Post-Thatcher generation calls for new political consensus

A generation of young thinkers and campaigners are calling for a new post-Thatcherite political consensus, in a new book to be publicly launched this Thursday 23rd February.

The book, entitled Regeneration, makes the case for an alternative politics that speaks to the concerns of today’s disenfranchised youth. Those born since 1979, it argues, face mounting unemployment and sky-high property prices, and are being saddled with an appalling legacy of financial mismanagement, climate change, and spiralling inequality.

“It’s time for our generation to write its own history,” states one of the book’s co-editors, Guy Shrubsole. “We have been short-changed by the politics of our parents’ generation – thirty years of failed ideas that have left us facing staggering inequality and an imperilled planet. But we’re not just a ‘lost generation’. It’s in our hands to regenerate this country’s politics, move beyond Thatcherism and create a better future.”

Generously sponsored by the Intergenerational Foundation and the Lipman Miliband Trust, and published by Lawrence & Wishart, Regeneration has been written by 31 young contributors, who are – with one or two exceptions – members of the generation born since 1979, and comprise a mix of students, third sector workers, social entrepreneurs, medics, journalists, and university lecturers.

The book calls for more co-operative forms of ownership, greater social equality, and an alternative economics that prioritises wellbeing over wealth and puts environmental sustainability at its heart.
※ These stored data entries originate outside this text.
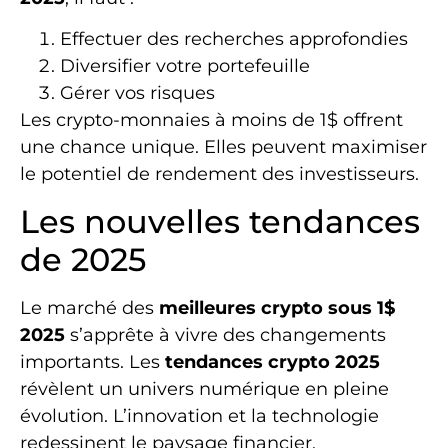
Effectuer des recherches approfondies
Diversifier votre portefeuille
Gérer vos risques
Les crypto-monnaies à moins de 1$ offrent
une chance unique. Elles peuvent maximiser
le potentiel de rendement des investisseurs.
Les nouvelles tendances
de 2025
Le marché des
meilleures crypto sous 1$
2025
s’apprête à vivre des changements
importants. Les
tendances crypto 2025
révèlent un univers numérique en pleine
évolution. L’innovation et la technologie
redessinent le paysage financier.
Amongst the authors’ specific proposals are for the Government to tackle youth unemployment through a programme of green jobs; roll out participatory budgeting for local communities; bring down energy bills by ending the oligopoly of the Big Six utilities; and establish an Ombudsperson for Future Generations.

“The ideas in this book represent a new, emerging political consensus,” says co-editor Clare Coatman. “Regeneration speaks to a generation disillusioned by the way that politics has been conducted in Britain over the past thirty years, and the apparent breakdown of the social contract between generations. But its authors also share a desire to come up with better alternatives; not just to say no to the old ways of things, but emphatically yes to new solutions.”